FastDINOv2: Frequency Based Curriculum Learning Improves Robustness and Training Speed (2507.03779v1)

Published 4 Jul 2025 in cs.CV, cs.AI, and cs.LG

Abstract: Large-scale vision foundation models such as DINOv2 boast impressive performances by leveraging massive architectures and training datasets. But numerous scenarios require practitioners to reproduce those pre-training solutions, such as on private data, new modalities, or simply for scientific questioning--which is currently extremely demanding computation-wise. We thus propose a novel pre-training strategy for DINOv2 that simultaneously accelerates convergence--and strengthens robustness to common corruptions as a by-product. Our approach involves a frequency filtering curriculum--low-frequency being seen first--and the Gaussian noise patching augmentation. Applied to a ViT-B/16 backbone trained on ImageNet-1K, while pre-training time and FLOPs are reduced by 1.6x and 2.25x, our method still achieves matching robustness in corruption benchmarks (ImageNet-C) and maintains competitive linear probing performance compared with baseline.
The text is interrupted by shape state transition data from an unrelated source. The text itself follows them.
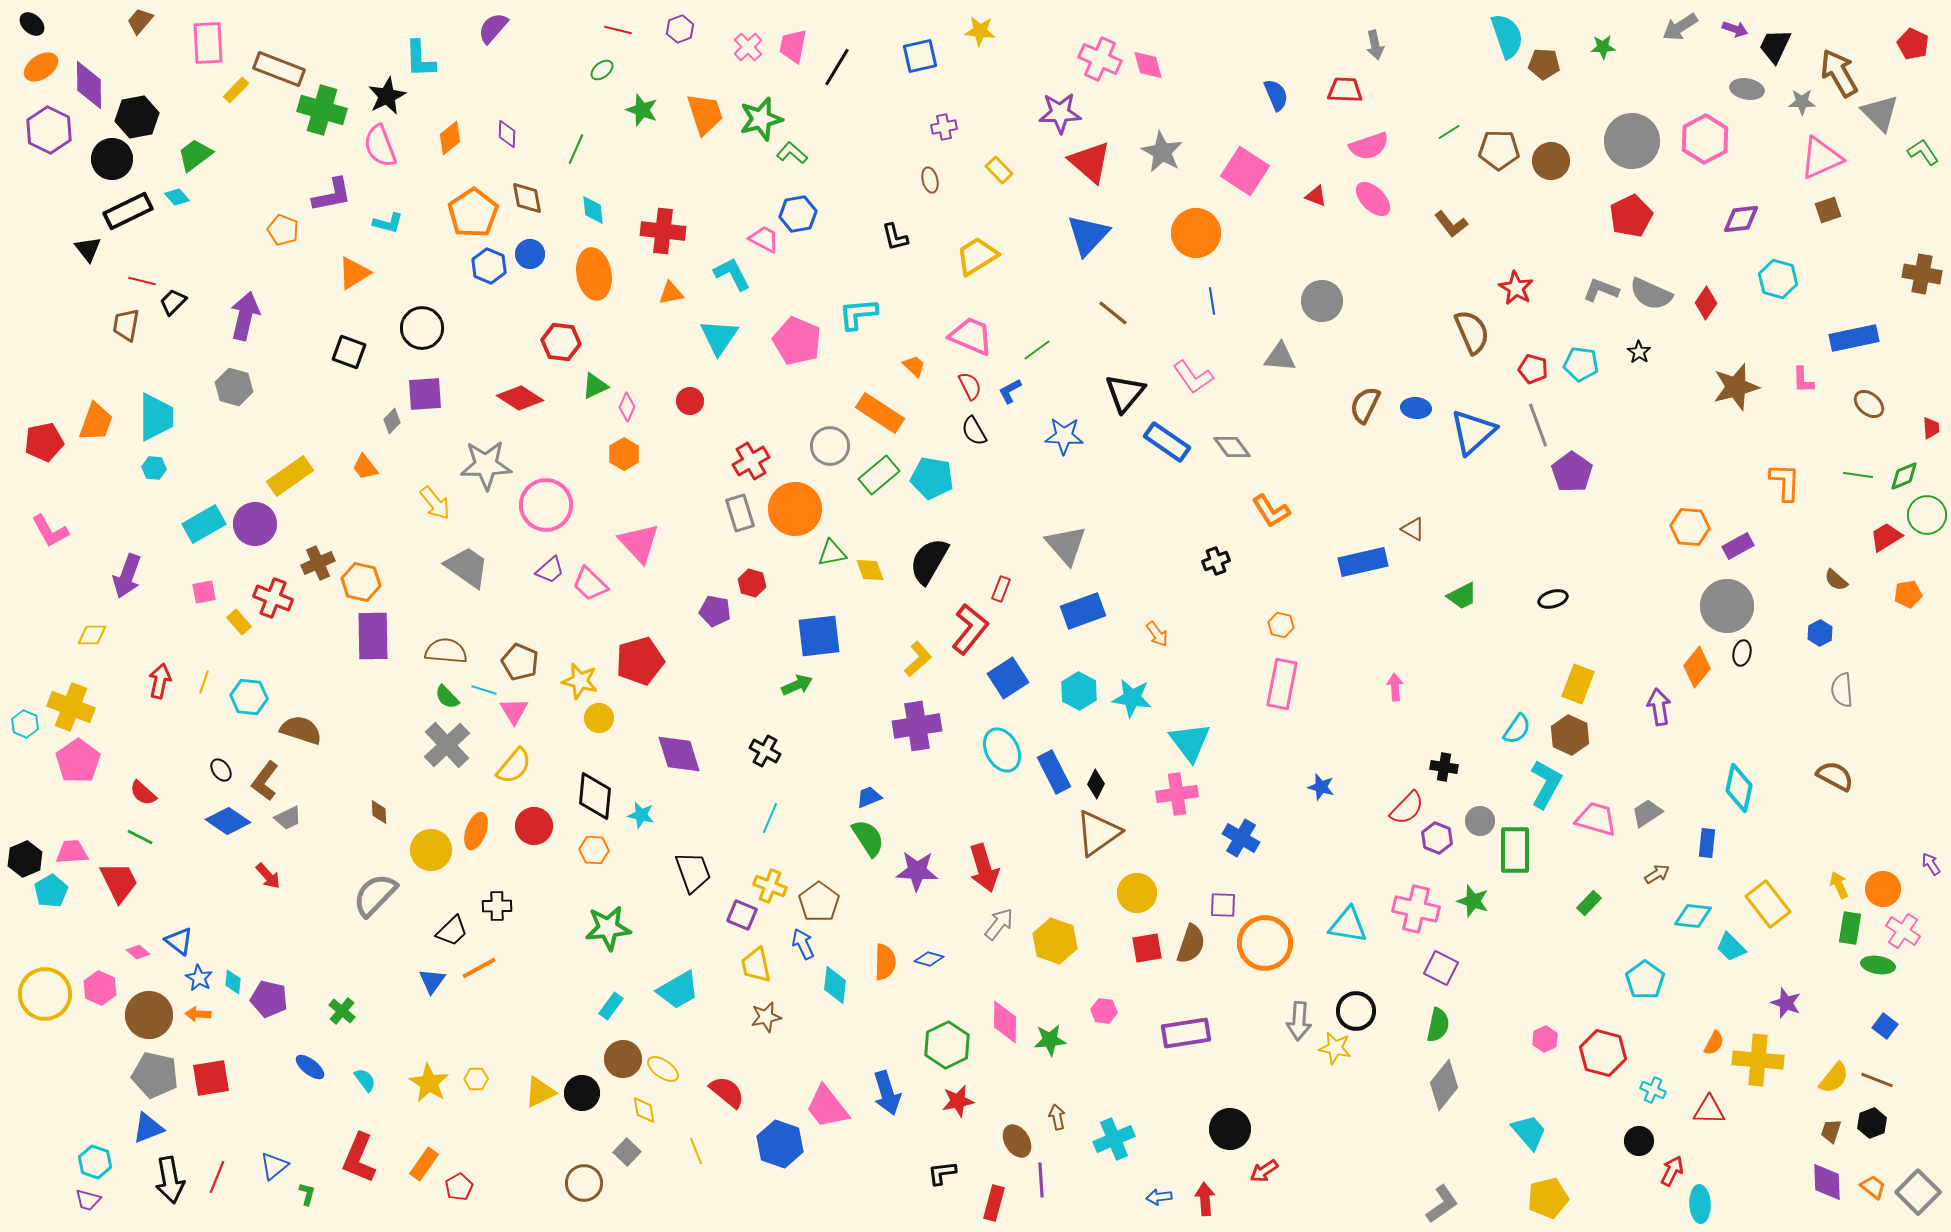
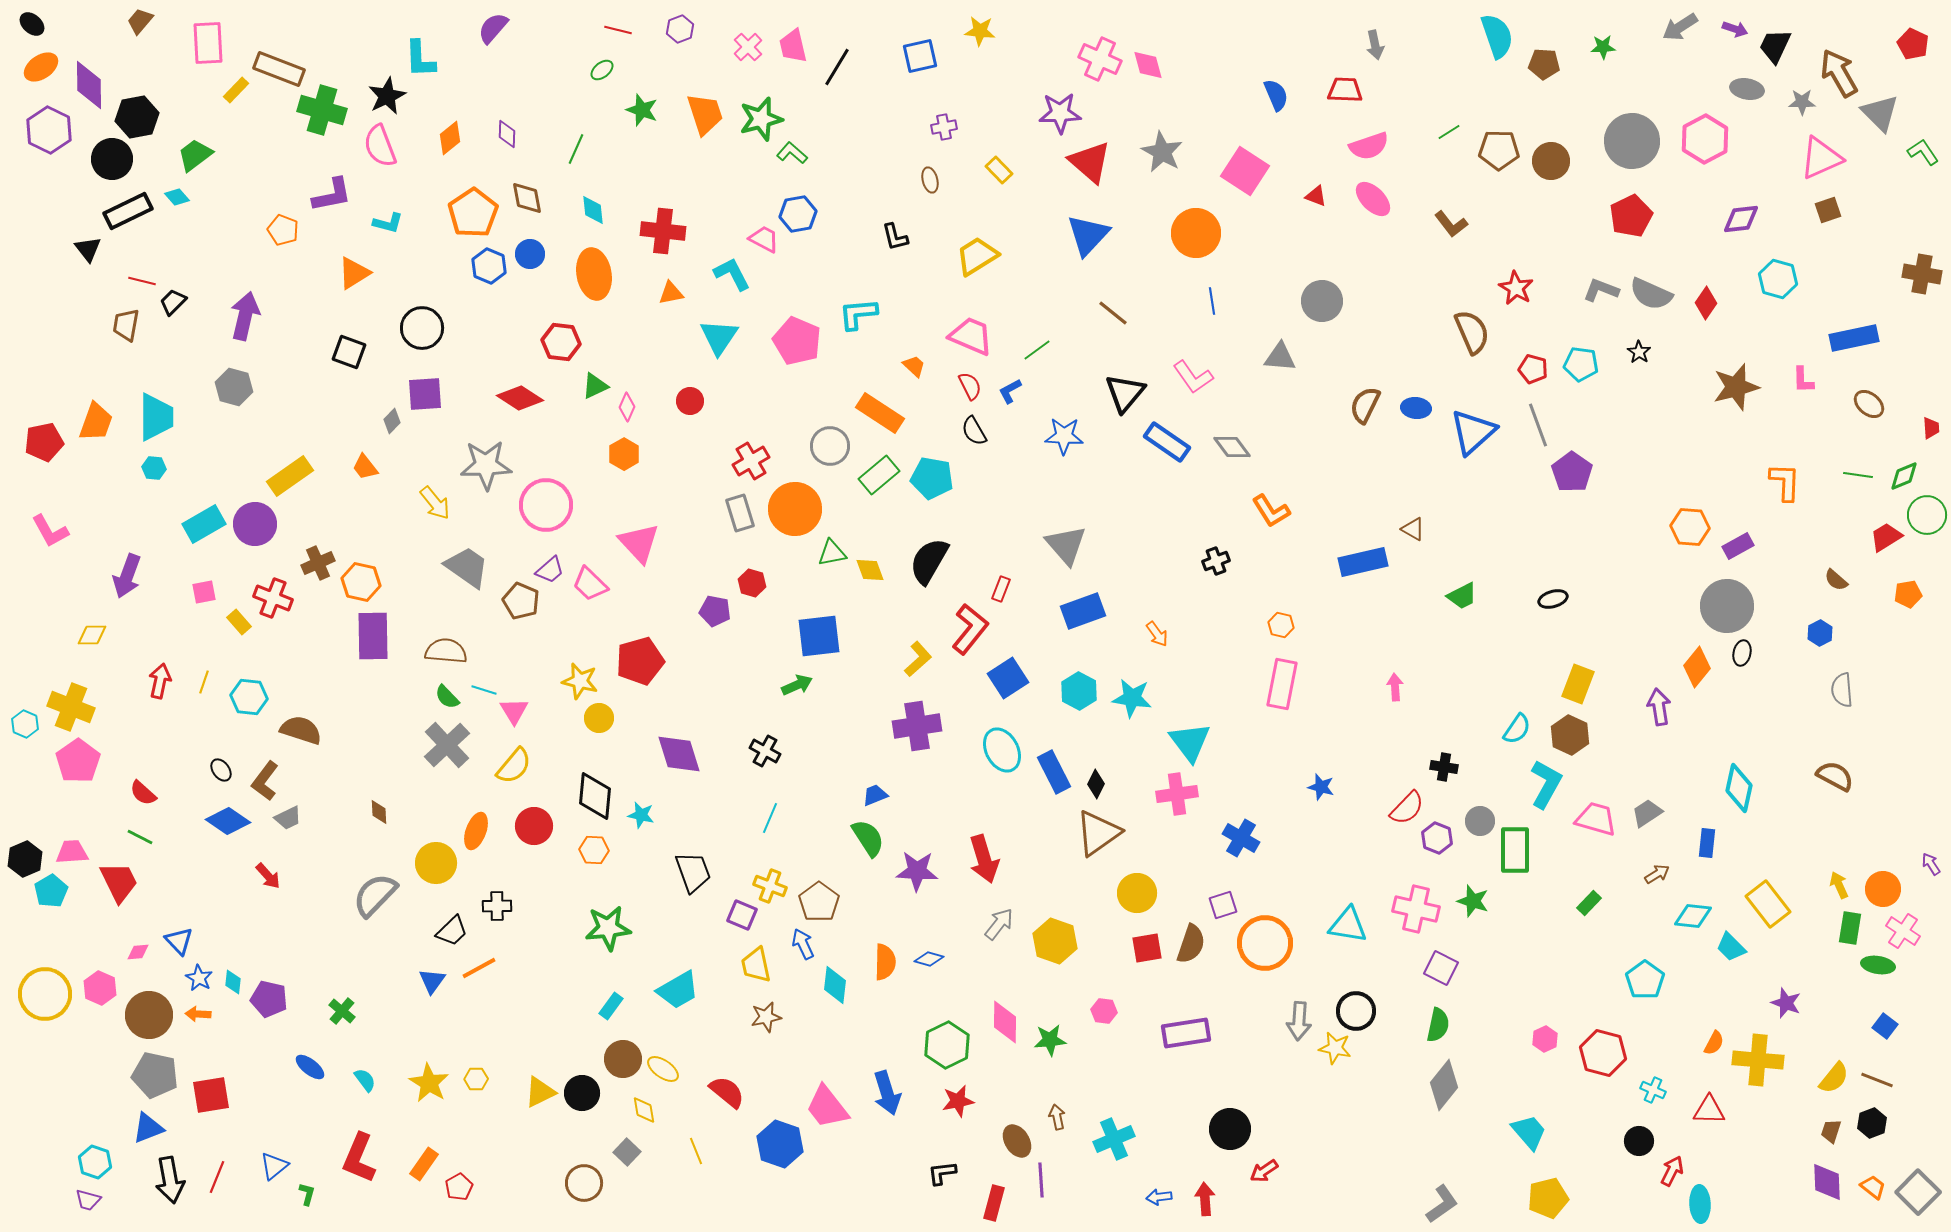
cyan semicircle at (1507, 36): moved 10 px left
pink trapezoid at (793, 46): rotated 24 degrees counterclockwise
brown pentagon at (520, 662): moved 1 px right, 61 px up
blue trapezoid at (869, 797): moved 6 px right, 2 px up
yellow circle at (431, 850): moved 5 px right, 13 px down
red arrow at (984, 868): moved 9 px up
purple square at (1223, 905): rotated 20 degrees counterclockwise
blue triangle at (179, 941): rotated 8 degrees clockwise
pink diamond at (138, 952): rotated 45 degrees counterclockwise
red square at (211, 1078): moved 17 px down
This dual benefit of efficiency and robustness makes large-scale self-supervised foundation modeling more attainable, while opening the door to novel exploration around data curriculum and augmentation as means to improve self-supervised learning models robustness. The code is available at https://github.com/KevinZ0217/fast_dinov2

Collections

Sign up for free to add this paper to one or more collections.

Sign Up

Summary

The paper introduces FastDINOv2, a frequency-based curriculum that cuts pretraining time by 1.6× and FLOPs by 2.25× while maintaining competitive performance.
The method employs a two-stage training process with low-resolution pretraining followed by full-resolution refinement with Gaussian noise patching to boost robustness.
Empirical results on ImageNet and related benchmarks demonstrate that FastDINOv2 achieves efficient self-supervised learning with improved robustness and reduced computational resources.
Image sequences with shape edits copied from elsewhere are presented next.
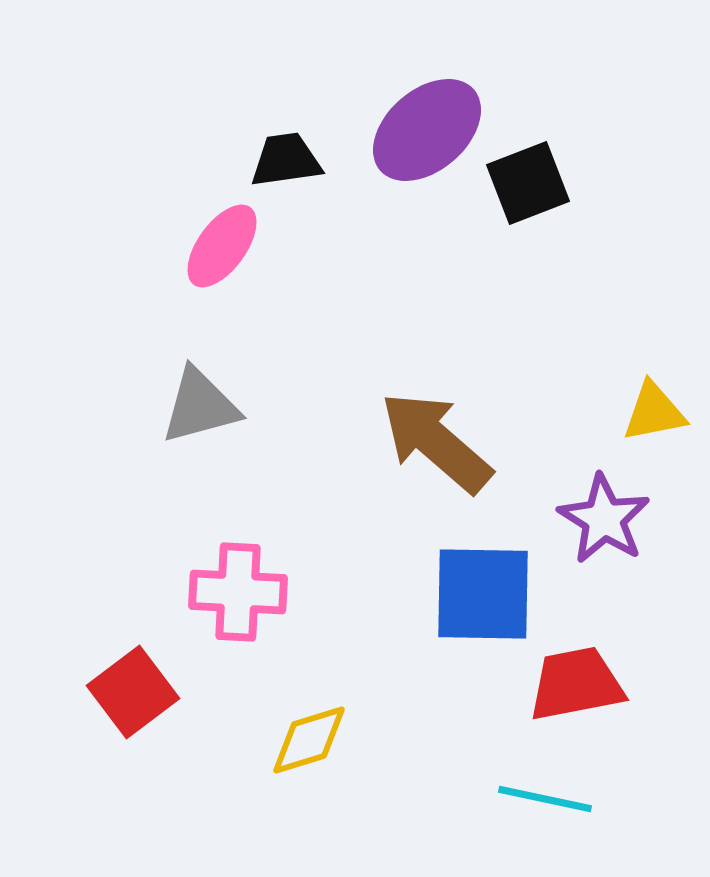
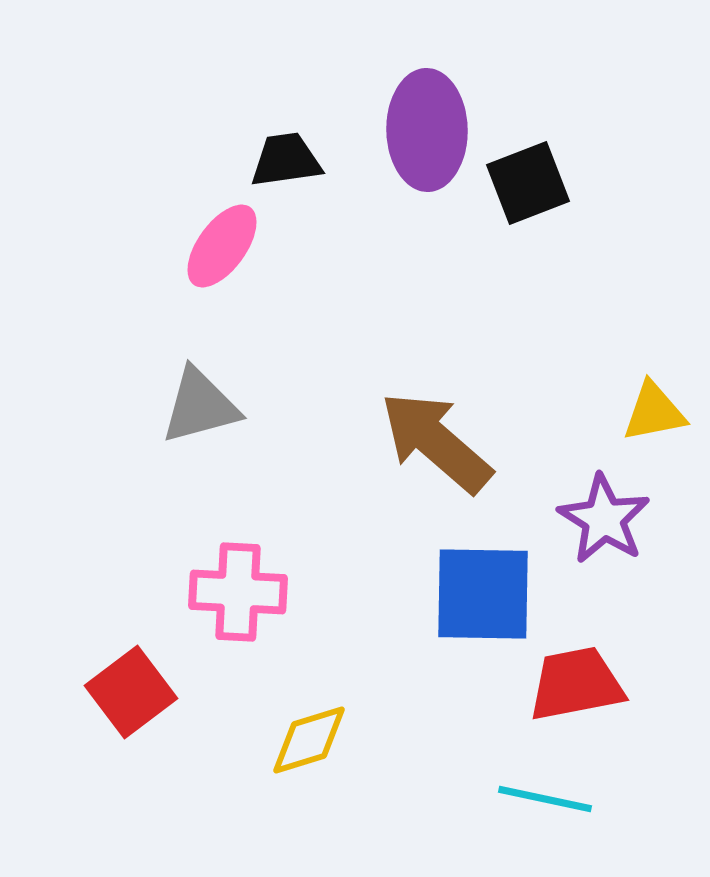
purple ellipse: rotated 50 degrees counterclockwise
red square: moved 2 px left
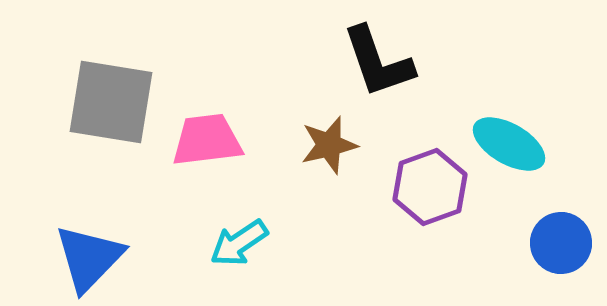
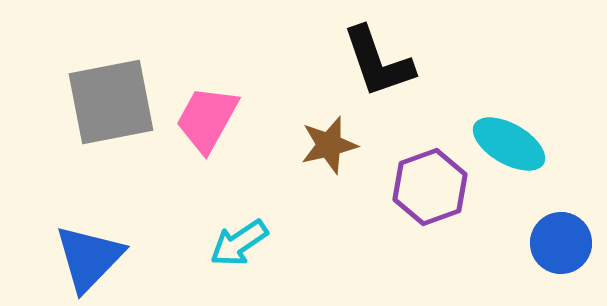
gray square: rotated 20 degrees counterclockwise
pink trapezoid: moved 21 px up; rotated 54 degrees counterclockwise
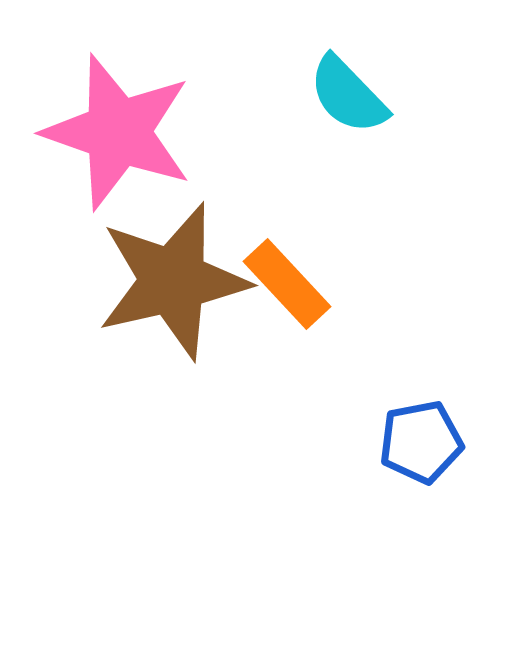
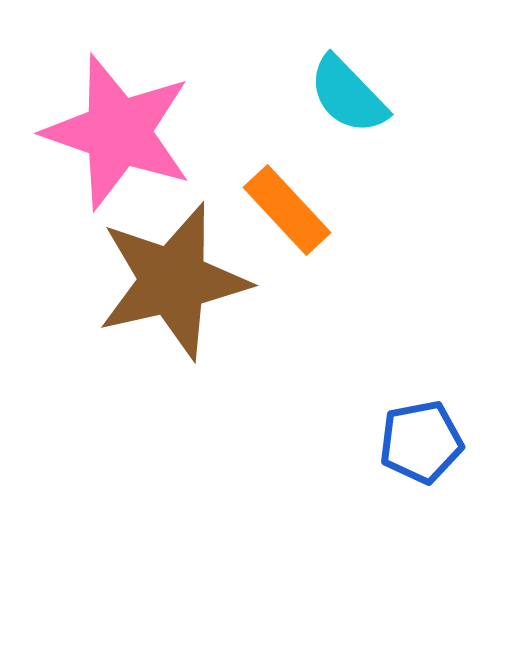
orange rectangle: moved 74 px up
FastDINOv2: Frequency-Based Curriculum Learning for Efficient and Robust Vision Transformer Pretraining

The paper introduces FastDINOv2, a curriculum learning framework designed to accelerate the pretraining of Vision Transformer (ViT) models in self-supervised learning (SSL) settings, while simultaneously improving robustness to common image corruptions. The approach is motivated by the computational demands of large-scale SSL models such as DINOv2, which often require extensive resources for pretraining, limiting accessibility and reproducibility. FastDINOv2 addresses these challenges by leveraging a frequency-based curriculum and targeted data augmentations.

Methodology

FastDINOv2 employs a two-stage training curriculum:

Low-Frequency Pretraining (Stage 1): For the initial 75% of training epochs, the model is trained exclusively on downsampled images, emphasizing low-frequency components. This is implemented via bicubic downsampling of image crops, reducing the input resolution (e.g., from 224×224 to 112×112 for global crops). This stage encourages the model to learn coarse, structural features efficiently, reducing both computational cost and memory requirements.
Full-Resolution with Gaussian Noise Patching (Stage 2): In the final 25% of training, the model transitions to full-resolution images. During this phase, Gaussian noise patching is applied: random image patches are replaced with Gaussian noise, introducing high-frequency perturbations. This augmentation is designed to counteract the high-frequency bias induced by the curriculum and to enhance robustness to a broader spectrum of corruptions.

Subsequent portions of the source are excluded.